Il risultato, in una sera d'estate, è una delle grandi esperienze semplici della costa montenegrina — luci sull'acqua, barche che oscillano all'ancora, il borbottio di dozzine di lingue lungo cinquanta metri di terrazza. Non è sconosciuto, e non è economico secondo gli standard locali. È semplicemente quello che deve essere.
Il resort in alto, il villaggio in basso
La conservazione improbabile di Pržno deve qualcosa alla geografia e qualcosa ai suoi vicini. La cala è piccola e delimitata da promontori, senza spazio per una fila di hotel. E la terra che lo sviluppo avrebbe potuto prendere era già stata riservata: direttamente sopra il villaggio si erge il Maestral Resort & Casino, il grande albergo e casinò della riviera, e oltre il promontorio si estende la proprietà reale boscosa di Miločer, l'ex dominio estivo della famiglia reale jugoslava, dove la costruzione è sempre stata fuori questione. Il Maestral ha assorbito gli autobus turistici e la folla del casinò sulla collina; il parco ha protetto la costa oltre; e il villaggio tra di loro è rimasto a scala di villaggio di pescatori — pochi vicoli, una spiaggia, una chiesa, nessuno spazio e nessuna necessità di più.

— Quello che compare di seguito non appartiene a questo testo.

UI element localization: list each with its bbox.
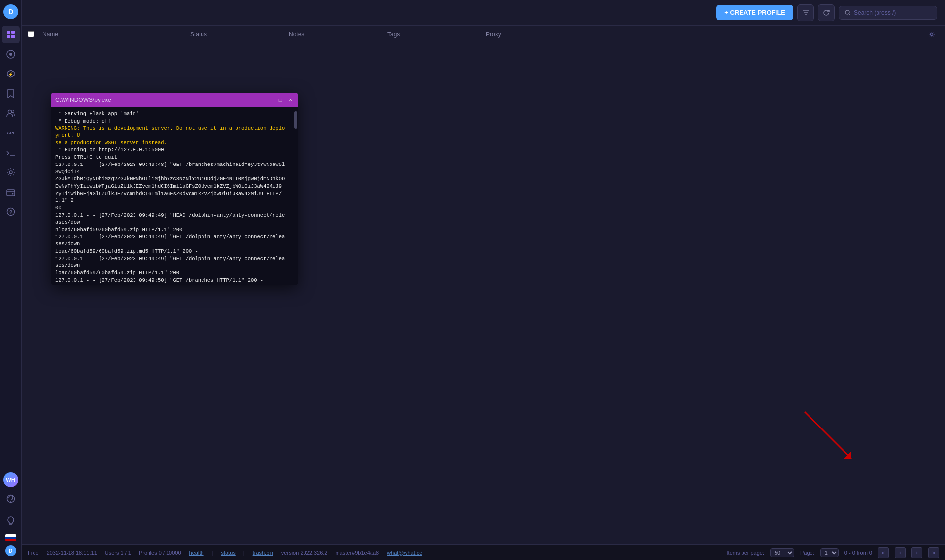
svg-point-13: [9, 171, 12, 174]
trash-bin-link[interactable]: trash.bin: [253, 550, 273, 556]
col-header-name: Name: [42, 31, 190, 38]
term-line: 127.0.0.1 - - [27/Feb/2023 09:49:49] "GE…: [55, 255, 286, 269]
col-header-proxy: Proxy: [486, 31, 584, 38]
sidebar-item-automation[interactable]: ⚡: [2, 65, 20, 83]
terminal-minimize-button[interactable]: ─: [267, 97, 274, 103]
filter-icon-button[interactable]: [797, 4, 814, 21]
term-line: 127.0.0.1 - - [27/Feb/2023 09:49:48] "GE…: [55, 161, 286, 175]
svg-point-19: [10, 501, 11, 502]
terminal-titlebar: C:\WINDOWS\py.exe ─ □ ✕: [51, 93, 298, 107]
terminal-close-button[interactable]: ✕: [287, 97, 294, 103]
svg-point-7: [9, 53, 12, 56]
page-select[interactable]: 1: [820, 548, 839, 557]
items-per-page-select[interactable]: 50 100: [770, 548, 794, 557]
dolphin-icon[interactable]: D: [5, 545, 16, 556]
user-avatar[interactable]: WH: [3, 472, 18, 487]
term-line: WARNING: This is a development server. D…: [55, 125, 286, 139]
col-header-tags: Tags: [387, 31, 486, 38]
page-label: Page:: [800, 550, 814, 556]
sidebar-item-bookmarks[interactable]: [2, 85, 20, 102]
red-arrow: [800, 407, 859, 468]
sidebar-item-ideas[interactable]: [2, 512, 20, 529]
terminal-maximize-button[interactable]: □: [277, 97, 284, 103]
avatar-initials: WH: [6, 477, 15, 483]
table-header: Name Status Notes Tags Proxy: [22, 26, 945, 43]
svg-rect-4: [7, 35, 10, 38]
term-line: Press CTRL+C to quit: [55, 154, 286, 161]
users-label: Users 1 / 1: [105, 550, 131, 556]
term-line: YyIiiwibWFjaGluZUlkJEZvcm1hdCI6Iml1aGFsZ…: [55, 190, 286, 204]
sidebar-item-help[interactable]: ?: [2, 203, 20, 221]
svg-rect-5: [11, 35, 15, 38]
term-line: * Serving Flask app 'main': [55, 110, 286, 118]
app-logo[interactable]: D: [3, 4, 19, 20]
sidebar-item-wallet[interactable]: [2, 183, 20, 201]
page-count: 0 - 0 from 0: [844, 550, 872, 556]
free-label: Free: [28, 550, 39, 556]
version-label: version 2022.326.2: [281, 550, 328, 556]
health-link[interactable]: health: [189, 550, 204, 556]
terminal-window[interactable]: C:\WINDOWS\py.exe ─ □ ✕ * Serving Flask …: [51, 93, 298, 285]
term-line: ZGJkMTdhMjQyNDhiMzg2ZGJkNWNhOTliMjhhYzc3…: [55, 175, 286, 190]
sidebar: D ⚡ AP: [0, 0, 22, 560]
term-line: se a production WSGI server instead.: [55, 139, 286, 147]
profiles-label: Profiles 0 / 10000: [139, 550, 181, 556]
statusbar-right: Items per page: 50 100 Page: 1 0 - 0 fro…: [727, 547, 939, 558]
sidebar-item-api[interactable]: API: [2, 124, 20, 142]
create-profile-button[interactable]: + CREATE PROFILE: [716, 5, 793, 20]
svg-text:⚡: ⚡: [8, 72, 13, 77]
sidebar-item-extensions[interactable]: [2, 45, 20, 63]
svg-line-27: [805, 412, 851, 459]
term-line: 127.0.0.1 - - [27/Feb/2023 09:49:50] "GE…: [55, 284, 286, 285]
svg-rect-2: [7, 31, 10, 34]
term-line: load/60bafd59/60bafd59.zip.md5 HTTP/1.1"…: [55, 248, 286, 255]
term-line: * Debug mode: off: [55, 118, 286, 125]
sidebar-item-scripts[interactable]: [2, 144, 20, 162]
select-all-input[interactable]: [28, 31, 34, 37]
items-per-page-label: Items per page:: [727, 550, 764, 556]
terminal-scrollbar-thumb[interactable]: [294, 111, 297, 129]
svg-text:?: ?: [9, 209, 12, 215]
table-body: C:\WINDOWS\py.exe ─ □ ✕ * Serving Flask …: [22, 43, 945, 544]
next-page-button[interactable]: ›: [911, 547, 922, 558]
terminal-scrollbar[interactable]: [294, 107, 298, 285]
table-settings-icon[interactable]: [924, 31, 939, 38]
term-line: nload/60bafd59/60bafd59.zip HTTP/1.1" 20…: [55, 226, 286, 233]
sidebar-item-users[interactable]: [2, 104, 20, 122]
main-content: + CREATE PROFILE Search (press /): [22, 0, 945, 560]
sidebar-item-profiles[interactable]: [2, 26, 20, 43]
sidebar-item-support[interactable]: [2, 490, 20, 508]
search-icon: [845, 10, 851, 16]
api-label: API: [7, 131, 14, 135]
select-all-checkbox[interactable]: [28, 31, 42, 37]
search-placeholder: Search (press /): [854, 9, 896, 16]
sidebar-item-settings[interactable]: [2, 164, 20, 181]
term-line: 127.0.0.1 - - [27/Feb/2023 09:49:50] "GE…: [55, 277, 286, 284]
term-line: 127.0.0.1 - - [27/Feb/2023 09:49:49] "GE…: [55, 233, 286, 248]
svg-text:D: D: [8, 8, 13, 16]
col-header-notes: Notes: [289, 31, 387, 38]
prev-page-button[interactable]: ‹: [895, 547, 906, 558]
refresh-icon-button[interactable]: [818, 4, 835, 21]
term-line: 00 -: [55, 204, 286, 212]
russian-flag-icon[interactable]: [4, 533, 17, 542]
svg-line-25: [849, 14, 851, 15]
term-line: * Running on http://127.0.0.1:5000: [55, 146, 286, 154]
status-link[interactable]: status: [221, 550, 235, 556]
svg-point-11: [11, 110, 14, 113]
svg-point-10: [8, 110, 11, 114]
term-line: load/60bafd59/60bafd59.zip HTTP/1.1" 200…: [55, 269, 286, 277]
last-page-button[interactable]: »: [928, 547, 939, 558]
search-box[interactable]: Search (press /): [839, 6, 937, 20]
datetime-label: 2032-11-18 18:11:11: [47, 550, 97, 556]
first-page-button[interactable]: «: [878, 547, 889, 558]
topbar: + CREATE PROFILE Search (press /): [22, 0, 945, 26]
what-link[interactable]: what@what.cc: [387, 550, 422, 556]
svg-point-26: [931, 33, 933, 35]
svg-point-24: [845, 10, 849, 14]
col-header-status: Status: [190, 31, 289, 38]
term-line: 127.0.0.1 - - [27/Feb/2023 09:49:49] "HE…: [55, 212, 286, 226]
terminal-body[interactable]: * Serving Flask app 'main' * Debug mode:…: [51, 107, 294, 285]
svg-point-15: [12, 193, 13, 195]
statusbar: Free 2032-11-18 18:11:11 Users 1 / 1 Pro…: [22, 544, 945, 560]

La spiaggia stessa è modesta — un paio di cento metri di sabbia grossolana e fine ghiaia, con sdraie in stagione e acqua famosamente limpida — più le piccole calette rocciose sotto i pini verso Miločer per coloro che preferiscono fare il bagno dagli scogli. Dietro la spiaggia, le vecchie terrazze di ulivi salgono verso il monastero di Praskvica, raggiungibile tramite un breve sentiero in salita per chiunque voglia scambiare l'odore del pesce grigliato con l'incenso e ottocento anni di storia Paštrović.
Sulla passeggiata
Per i camminatori, Pržno è la tappa della ricompensa. Il percorso litoraneo da Budva arriva sopra il promontorio di Kamenovo, passa attraverso il villaggio e continua attorno al capo nei pini del parco di Miločer verso Sveti Stefan — probabilmente il chilometro più bello di tutta la costa. Il villaggio ancora la sua propria tappa della passeggiata Seven Bays, ed è precisamente il luogo dove arrivare in tempo per il pranzo o per l'ultima ora dorata, quando la pietra diventa color miele e le terrazze si riempiono.
Visitare. A piedi, Pržno si raggiunge lungo la passeggiata costiera — da Kamenovo sopra il promontorio dalla strada costiera, o da Sveti Stefan attraverso il parco di Miločer in circa venti minuti di sentiero pianeggiante ombreggiato da pini. Il villaggio e la spiaggia sono liberi da esplorare; gli sdraini sono a pagamento in stagione e i tavoli della terrazza a More, Langust e Blanche è meglio prenotarli in anticipo a luglio e agosto, con pesce intero valutato al chilo. Se vieni una sola volta, vieni al tramonto: il quadro — barche, pietra, luce di lampade sull'acqua — è più bello proprio allora.